#### Record excerpts
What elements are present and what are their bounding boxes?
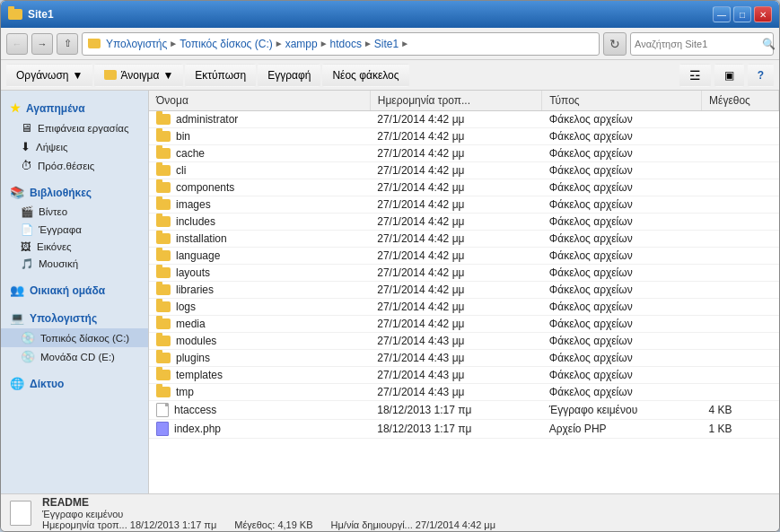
documents-icon: 📄	[21, 223, 33, 236]
forward-button[interactable]: →	[31, 33, 53, 55]
view-toggle-button[interactable]: ☲	[679, 64, 711, 87]
status-file-icon	[10, 501, 31, 526]
sidebar-computer-header[interactable]: 💻 Υπολογιστής	[1, 308, 148, 328]
file-type: Φάκελος αρχείων	[542, 299, 702, 316]
view-size-button[interactable]: ▣	[714, 64, 744, 87]
sidebar-item-documents[interactable]: 📄 Έγγραφα	[1, 221, 148, 239]
write-button[interactable]: Εγγραφή	[258, 64, 320, 87]
file-type: Φάκελος αρχείων	[542, 111, 702, 128]
breadcrumb-drive[interactable]: Τοπικός δίσκος (C:)	[180, 38, 273, 50]
breadcrumb-bar[interactable]: Υπολογιστής ► Τοπικός δίσκος (C:) ► xamp…	[82, 32, 600, 56]
sidebar-section-favorites: ★ Αγαπημένα 🖥 Επιφάνεια εργασίας ⬇ Λήψει…	[1, 98, 148, 175]
network-icon: 🌐	[10, 377, 24, 390]
search-bar[interactable]: 🔍	[630, 32, 774, 56]
file-type: Φάκελος αρχείων	[542, 333, 702, 350]
breadcrumb-htdocs[interactable]: htdocs	[330, 38, 362, 50]
table-row[interactable]: media 27/1/2014 4:42 μμ Φάκελος αρχείων	[149, 316, 779, 333]
file-date: 27/1/2014 4:42 μμ	[370, 196, 542, 214]
file-date: 27/1/2014 4:42 μμ	[370, 128, 542, 145]
print-button[interactable]: Εκτύπωση	[185, 64, 256, 87]
table-row[interactable]: administrator 27/1/2014 4:42 μμ Φάκελος …	[149, 111, 779, 128]
folder-icon	[156, 233, 171, 244]
file-name: media	[176, 318, 206, 330]
maximize-button[interactable]: □	[733, 6, 751, 22]
table-row[interactable]: libraries 27/1/2014 4:42 μμ Φάκελος αρχε…	[149, 282, 779, 299]
table-row[interactable]: language 27/1/2014 4:42 μμ Φάκελος αρχεί…	[149, 248, 779, 265]
recent-icon: ⏱	[21, 159, 32, 172]
sidebar-homegroup-header[interactable]: 👥 Οικιακή ομάδα	[1, 280, 148, 301]
file-type: Φάκελος αρχείων	[542, 196, 702, 214]
status-created: Ημ/νία δημιουργί... 27/1/2014 4:42 μμ	[331, 519, 495, 530]
close-button[interactable]: ✕	[754, 6, 772, 22]
file-date: 27/1/2014 4:42 μμ	[370, 248, 542, 265]
file-size	[702, 384, 779, 401]
column-header-size[interactable]: Μέγεθος	[702, 91, 779, 111]
file-size	[702, 214, 779, 231]
file-name: images	[176, 198, 211, 211]
sidebar: ★ Αγαπημένα 🖥 Επιφάνεια εργασίας ⬇ Λήψει…	[1, 91, 149, 493]
file-name: logs	[176, 301, 196, 313]
file-date: 27/1/2014 4:42 μμ	[370, 214, 542, 231]
search-input[interactable]	[635, 39, 758, 49]
sidebar-item-video[interactable]: 🎬 Βίντεο	[1, 203, 148, 221]
file-name: templates	[176, 369, 223, 381]
up-button[interactable]: ⇧	[57, 33, 78, 55]
table-row[interactable]: templates 27/1/2014 4:43 μμ Φάκελος αρχε…	[149, 367, 779, 384]
sidebar-item-images[interactable]: 🖼 Εικόνες	[1, 239, 148, 255]
file-size	[702, 333, 779, 350]
status-info: README Έγγραφο κειμένου Ημερομηνία τροπ.…	[42, 496, 495, 530]
images-icon: 🖼	[21, 241, 31, 252]
minimize-button[interactable]: —	[713, 6, 731, 22]
table-row[interactable]: includes 27/1/2014 4:42 μμ Φάκελος αρχεί…	[149, 214, 779, 231]
table-row[interactable]: modules 27/1/2014 4:43 μμ Φάκελος αρχείω…	[149, 333, 779, 350]
table-row[interactable]: components 27/1/2014 4:42 μμ Φάκελος αρχ…	[149, 179, 779, 196]
new-folder-button[interactable]: Νέος φάκελος	[322, 64, 408, 87]
table-row[interactable]: logs 27/1/2014 4:42 μμ Φάκελος αρχείων	[149, 299, 779, 316]
breadcrumb-xampp[interactable]: xampp	[285, 38, 318, 50]
table-row[interactable]: bin 27/1/2014 4:42 μμ Φάκελος αρχείων	[149, 128, 779, 145]
column-header-name[interactable]: Όνομα	[149, 91, 370, 111]
file-size	[702, 196, 779, 214]
sidebar-item-cd-drive[interactable]: 💿 Μονάδα CD (E:)	[1, 347, 148, 366]
organize-button[interactable]: Οργάνωση ▼	[6, 64, 92, 87]
open-button[interactable]: Άνοιγμα ▼	[94, 64, 183, 87]
table-row[interactable]: index.php 18/12/2013 1:17 πμ Αρχείο PHP …	[149, 420, 779, 439]
downloads-icon: ⬇	[21, 140, 31, 153]
computer-icon: 💻	[10, 311, 24, 325]
table-row[interactable]: images 27/1/2014 4:42 μμ Φάκελος αρχείων	[149, 196, 779, 214]
sidebar-network-header[interactable]: 🌐 Δίκτυο	[1, 373, 148, 394]
file-type: Φάκελος αρχείων	[542, 162, 702, 179]
breadcrumb-site1[interactable]: Site1	[374, 38, 399, 50]
table-row[interactable]: cache 27/1/2014 4:42 μμ Φάκελος αρχείων	[149, 145, 779, 162]
folder-icon	[156, 216, 171, 227]
column-header-type[interactable]: Τύπος	[542, 91, 702, 111]
sidebar-item-desktop[interactable]: 🖥 Επιφάνεια εργασίας	[1, 118, 148, 137]
folder-icon	[156, 267, 171, 278]
table-row[interactable]: tmp 27/1/2014 4:43 μμ Φάκελος αρχείων	[149, 384, 779, 401]
view-controls: ☲ ▣ ?	[679, 64, 774, 87]
table-row[interactable]: installation 27/1/2014 4:42 μμ Φάκελος α…	[149, 231, 779, 248]
column-header-date[interactable]: Ημερομηνία τροπ...	[370, 91, 542, 111]
table-row[interactable]: htaccess 18/12/2013 1:17 πμ Έγγραφο κειμ…	[149, 401, 779, 420]
table-row[interactable]: plugins 27/1/2014 4:43 μμ Φάκελος αρχείω…	[149, 350, 779, 367]
chevron-down-icon: ▼	[73, 69, 83, 82]
refresh-button[interactable]: ↻	[603, 32, 627, 56]
sidebar-item-music[interactable]: 🎵 Μουσική	[1, 255, 148, 273]
sidebar-favorites-header[interactable]: ★ Αγαπημένα	[1, 98, 148, 118]
sidebar-item-recent[interactable]: ⏱ Πρόσ.θέσεις	[1, 156, 148, 175]
folder-icon-small	[104, 70, 117, 80]
folder-icon	[156, 131, 171, 142]
library-icon: 📚	[10, 186, 24, 199]
file-type: Αρχείο PHP	[542, 420, 702, 439]
file-type: Έγγραφο κειμένου	[542, 401, 702, 420]
breadcrumb-computer[interactable]: Υπολογιστής	[106, 38, 167, 50]
table-row[interactable]: layouts 27/1/2014 4:42 μμ Φάκελος αρχείω…	[149, 265, 779, 282]
sidebar-item-downloads[interactable]: ⬇ Λήψεις	[1, 137, 148, 156]
video-icon: 🎬	[21, 205, 33, 218]
file-name: tmp	[176, 386, 194, 398]
table-row[interactable]: cli 27/1/2014 4:42 μμ Φάκελος αρχείων	[149, 162, 779, 179]
sidebar-libraries-header[interactable]: 📚 Βιβλιοθήκες	[1, 182, 148, 203]
back-button[interactable]: ←	[6, 33, 28, 55]
help-button[interactable]: ?	[748, 64, 774, 87]
sidebar-item-local-disk[interactable]: 💿 Τοπικός δίσκος (C:)	[1, 328, 148, 347]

#### Your assignment
What lines in the material include the string "libraries"? Pull each one out.

#### Task output
table-row[interactable]: libraries 27/1/2014 4:42 μμ Φάκελος αρχε…	[149, 282, 779, 299]
sidebar-libraries-header[interactable]: 📚 Βιβλιοθήκες	[1, 182, 148, 203]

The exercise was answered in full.